Firewalls have been part of computer security in some form since the 1980s. Borrowing their name from the literal walls that are designed to confine fires to avoid them spreading, a computer firewall acts as a virtual barrier that stands between a trusted network and an untrusted one, such as the internet.
Broadly speaking, firewalls work by monitoring and controlling any network traffic that’s either coming or going, according to a set of predetermined rules. Firewalls frequently filter out dangerous (or potentially dangerous) traffic, as well as carrying out proxying, port blocking, and IP and domain name blocking.
As with every area of computing, firewalls have come a long way since their inception. The technology continues to develop according to not just changing technological capabilities, but also in response to new threats and — particularly appropriate in pandemic times — new workplace demands. It’s here that tools like Firewall-as-a-Service (FWaaS) enter the picture.
Enter Next-gen Alternatives
To cope with such changes, companies deploying firewall solutions have developed Next-Generation Firewalls (NGFW). A Next-Generation Firewall carries out the “traditional” applications you’d expect to find in a firewall, but augments this with other abilities — such as being able to block application layer attacks and assorted types of advanced malware. Some of the advanced features you’d expect to find in a NGFW include application awareness and the ability to both see and block applications that pose a risk, integrated intrusion prevention, threat intelligence sources, and techniques for addressing security threats as they evolve.
One particularly powerful type of next-gen firewall is what is known as FWaaS, which refers to a cloud-based firewall that’s hosted by a third-party vendor instead of on the premises of an organization. For this reason it’s also sometimes called a cloud firewall, and is accessed via the internet.

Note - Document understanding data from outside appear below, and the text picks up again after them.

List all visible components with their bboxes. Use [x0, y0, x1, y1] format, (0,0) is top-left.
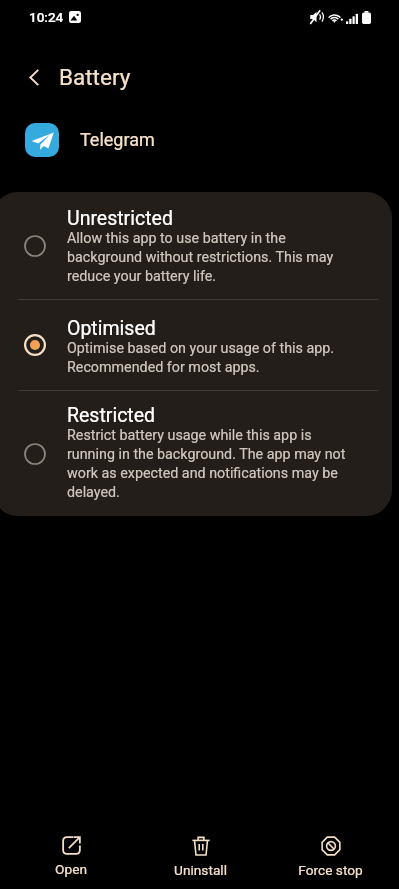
staticText: Optimise based on your usage of this app…	[67, 340, 353, 376]
button[interactable]: Unrestricted	[0, 192, 392, 299]
button[interactable]: Optimised	[0, 300, 392, 390]
staticText: Open	[55, 861, 87, 877]
button[interactable]: Restricted	[0, 391, 392, 516]
staticText: Restrict battery usage while this app is…	[67, 427, 353, 501]
button[interactable]: Force stop	[276, 805, 384, 889]
staticText: Optimised	[67, 317, 156, 340]
staticText: 10:24	[29, 9, 64, 25]
staticText: Telegram	[80, 129, 155, 150]
staticText: Allow this app to use battery in the bac…	[67, 230, 353, 285]
staticText: Battery	[59, 64, 131, 90]
staticText: Force stop	[298, 862, 363, 878]
staticText: Uninstall	[174, 862, 227, 878]
button[interactable]: Uninstall	[146, 805, 254, 889]
staticText: Restricted	[67, 404, 156, 427]
button[interactable]: Open	[17, 805, 125, 889]
button[interactable]: Back	[16, 59, 52, 95]
staticText: Unrestricted	[67, 207, 173, 230]
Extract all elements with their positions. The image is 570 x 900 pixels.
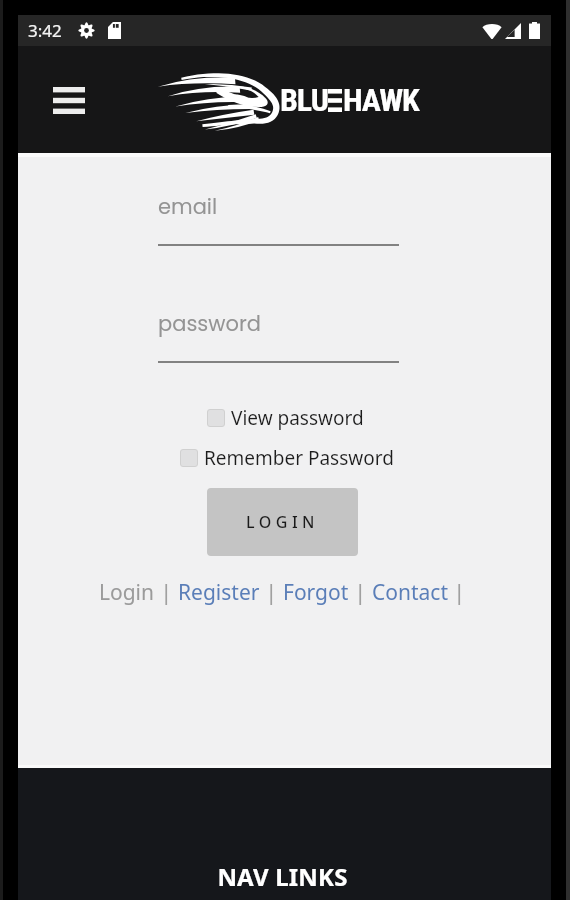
staticText: Contact [372, 578, 448, 607]
staticText: | [155, 578, 178, 607]
staticText: Login [99, 578, 155, 607]
staticText: BLU [280, 81, 328, 119]
staticText: Register [178, 578, 260, 607]
staticText: | [448, 578, 471, 607]
staticText: Forgot [283, 578, 349, 607]
staticText: 3:42 [28, 19, 62, 42]
staticText: NAV LINKS [16, 860, 549, 893]
staticText: | [349, 578, 372, 607]
button[interactable]: Contact [372, 578, 448, 607]
staticText: LOGIN [246, 511, 319, 533]
button[interactable]: Login [99, 578, 155, 607]
staticText: HAWK [343, 81, 419, 119]
button[interactable]: LOGIN [207, 488, 358, 556]
staticText: password [158, 309, 262, 338]
button[interactable]: Remember Password [180, 445, 394, 471]
button[interactable]: Forgot [283, 578, 349, 607]
button[interactable]: View password [207, 405, 364, 431]
staticText: email [158, 192, 218, 221]
button[interactable]: Open navigation menu [41, 75, 97, 125]
staticText: | [260, 578, 283, 607]
button[interactable]: Register [178, 578, 260, 607]
staticText: Remember Password [204, 445, 394, 471]
staticText: View password [231, 405, 364, 431]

FWaaS has many advantages over legacy firewall solutions — which, believe it or not, continue to be utilized by many in the industry. There are three major advantages to FWaaS which have greatly increased its usage among those who need state-of-the-art firewall capabilities.
Advantages of FWaaS
One advantage involves firewall capacity. Where the protection legacy firefall appliances offer is limited to their physical capacity, FWaaS is far more elastic in its offerings. This means that, rather than making organizations choose between security and cost efficiency (because protecting increased traffic loads can mean having to upgrade offerings), users of FWaaS can scale their cloud infrastructure according to the demands of that moment. As convenient as it would be if demand was predictably consistent, the reality is that organizations experience demand in bursts. What is therefore required from an effective 21st century firewall service is one that will allow the organization to absorb these traffic bursts when required — and without costing the user a massive premium in upgrades in order to accommodate.
Ease of Management
A second benefit of FWaaS is its ease of management. Legacy firewalls require manual sizing, patching, configuring, and deployment. This makes streamlined management and ease of use a major challenge. FWaaS, on the other hand, is maintained by the service provider, who can manage the service policy in a way that saves on time. Since issues like configuration and patching problems can cause bigger headaches than just wasted time (read: think major security lapses), this isn’t just a time-saver, but also potentially substantially more.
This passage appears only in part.